▸ EXERCISE INSTRUCTIONS
Which lines of the entries below contain the string "听音练耳听不出来怎么办"? Copy each one.

▸ DATASET ENTRIES
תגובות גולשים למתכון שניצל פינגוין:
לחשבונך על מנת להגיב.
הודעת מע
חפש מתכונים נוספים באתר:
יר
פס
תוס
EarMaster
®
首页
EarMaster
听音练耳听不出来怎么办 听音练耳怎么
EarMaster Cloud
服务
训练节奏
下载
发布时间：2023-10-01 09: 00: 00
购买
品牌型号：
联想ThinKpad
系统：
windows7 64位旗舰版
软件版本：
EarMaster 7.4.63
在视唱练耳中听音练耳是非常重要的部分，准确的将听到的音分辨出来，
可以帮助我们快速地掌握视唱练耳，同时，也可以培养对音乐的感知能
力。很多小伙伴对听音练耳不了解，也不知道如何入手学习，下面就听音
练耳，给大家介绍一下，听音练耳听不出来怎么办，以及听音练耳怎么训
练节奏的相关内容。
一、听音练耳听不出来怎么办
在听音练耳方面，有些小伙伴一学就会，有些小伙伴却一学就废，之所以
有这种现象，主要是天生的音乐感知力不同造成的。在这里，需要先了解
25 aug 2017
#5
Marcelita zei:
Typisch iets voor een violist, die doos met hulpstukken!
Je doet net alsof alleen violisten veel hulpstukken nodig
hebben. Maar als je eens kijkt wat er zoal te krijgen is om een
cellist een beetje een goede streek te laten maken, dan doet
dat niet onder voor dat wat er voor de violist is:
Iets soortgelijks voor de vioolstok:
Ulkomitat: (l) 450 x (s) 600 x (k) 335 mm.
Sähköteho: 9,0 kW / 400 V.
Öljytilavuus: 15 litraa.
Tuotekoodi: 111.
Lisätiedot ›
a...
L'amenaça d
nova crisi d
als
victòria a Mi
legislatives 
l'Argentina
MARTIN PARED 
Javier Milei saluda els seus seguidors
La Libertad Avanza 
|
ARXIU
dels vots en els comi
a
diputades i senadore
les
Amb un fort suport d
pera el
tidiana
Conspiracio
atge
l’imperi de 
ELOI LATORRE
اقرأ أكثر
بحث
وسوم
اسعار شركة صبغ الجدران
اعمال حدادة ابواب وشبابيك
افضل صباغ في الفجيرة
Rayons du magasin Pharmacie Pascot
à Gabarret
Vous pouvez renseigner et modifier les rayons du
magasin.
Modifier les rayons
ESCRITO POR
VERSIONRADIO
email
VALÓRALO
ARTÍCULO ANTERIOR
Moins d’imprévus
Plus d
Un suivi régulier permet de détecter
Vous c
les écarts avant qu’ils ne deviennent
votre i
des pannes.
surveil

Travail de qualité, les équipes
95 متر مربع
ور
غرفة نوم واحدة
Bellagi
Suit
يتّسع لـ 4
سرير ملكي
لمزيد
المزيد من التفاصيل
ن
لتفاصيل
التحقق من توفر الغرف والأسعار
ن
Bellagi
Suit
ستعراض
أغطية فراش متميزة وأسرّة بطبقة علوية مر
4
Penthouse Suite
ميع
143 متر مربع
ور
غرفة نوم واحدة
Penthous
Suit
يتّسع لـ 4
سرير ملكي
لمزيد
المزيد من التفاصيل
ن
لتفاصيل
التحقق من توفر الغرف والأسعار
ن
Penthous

▸ RESPONSE AREA
听音练耳听不出来怎么办 听音练耳怎么
练耳，给大家介绍一下，听音练耳听不出来怎么办，以及听音练耳怎么训
一、听音练耳听不出来怎么办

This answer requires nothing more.